James Hurrell was statistically the form player of the weekend in Renfrew and backed the numbers up by coming through the 453-man field and defeating Ryan Murray 6-5 in the final to claim the Gold-graded Scottish Open title.  

England captain Hurrell started the match with back-to-back 140s and scored well throughout but double trouble affected both players in what was a nervy final.

A 16-dart break of throw in the fourth leg helped the 2022 WDF World Championship quarter-finalist build a 3-1 advantage but Murray, who finished the match with four maximums, fired back immediately and restored parity at 3-3.

After throwing a match-high 110 finish to level things at 4-4, Murray broke again to take a lead for the first time in the final and give himself a chance to throw for the title.

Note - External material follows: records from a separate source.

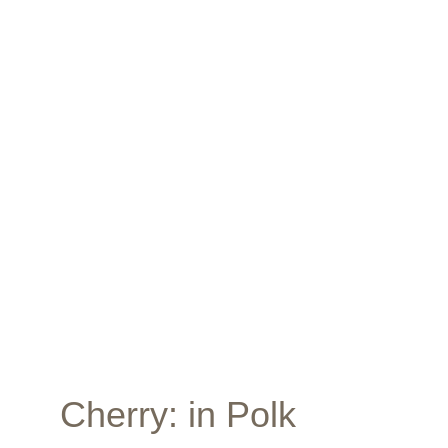
Apply here... 
Cherry
: in Polk 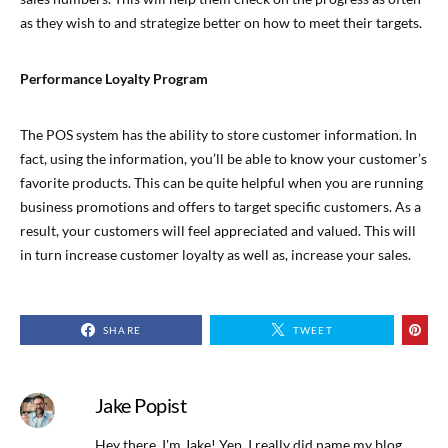
as they wish to and strategize better on how to meet their targets.
Performance Loyalty Program
The POS system has the ability to store customer information. In
fact, using the information, you’ll be able to know your customer’s
favorite products. This can be quite helpful when you are running
business promotions and offers to target specific customers. As a
result, your customers will feel appreciated and valued. This will
in turn increase customer loyalty as well as, increase your sales.
SHARE
TWEET
Jake Popist
Hey there, I'm Jake! Yep, I really did name my blog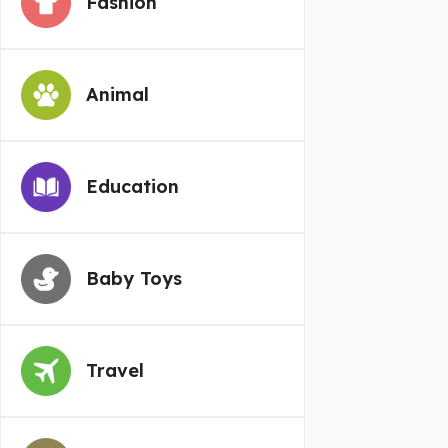
Fashion
Animal
Education
Baby Toys
Travel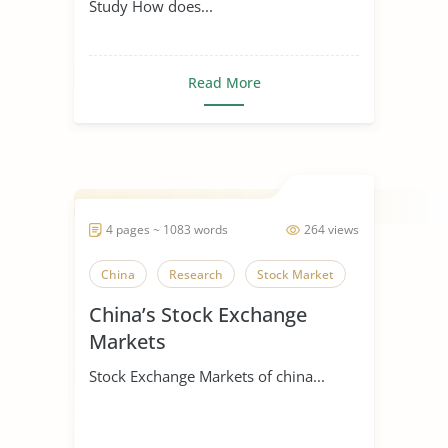
Study How does...
Read More
4 pages ~ 1083 words
264 views
China
Research
Stock Market
China’s Stock Exchange
Markets
Stock Exchange Markets of china...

‘Muzz Lightyear’ had a shot at the bull in the 10th leg for a 135 finish to become the first Scottish winner of the event in five years. He wired that, though, and Hurrell punished him, taking out 84 in two to break back and take the match all the way.

Murray had further chances in the decider, missing double 12 to take out 95 and then squandering three darts at double six in his next visit. Hurrell missed his first two match darts but made no mistake the third time, pinning double four to seal his sixth career ranking title and a fourth World Championship appearance in the process.

To tell the truth, Hurrell, who is now WDF World No.1 once again, had looked in title-winning form throughout the weekend. After starting the event with two steady victories, ‘Hillbilly’ went on to produce four of the tournament’s top five averages in the point-scoring rounds as he marched through to the final.

He crossed the 100 average mark three times in all, Jack McNeilly, Neil MacDougall and Jim McEwan on the receiving end of his blistering form. The performance against McEwan was particularly impressive, Hurrell winning four legs in 56 darts after initially going 2-0 down. His other average in the top five came in the Last 16 when he beat Wales’ Mark Blandford 4-0 with a 98.56.

James Beeton provided his toughest test prior to the final in the last four, going 3-1 and 4-3 up before Hurrell rallied to seal victory 5-4 with two 180s in the last two legs.

Murray, meanwhile, had come through a tough slate of opponents to reach his maiden WDF ranking final. Among those to come unstuck against the former PDC Tour Card holder were two-time World Youth Master Shaun Griffiths, ‘Dynamite’ Darren Johnson, 2021 Irish Open finalist Barry Copeland, England international Aaron Monk and former Wales international Jamie Lewis.

Neil Duff, the new World Champion, started the weekend strongly before going down in the Last 32 to Terry Roach.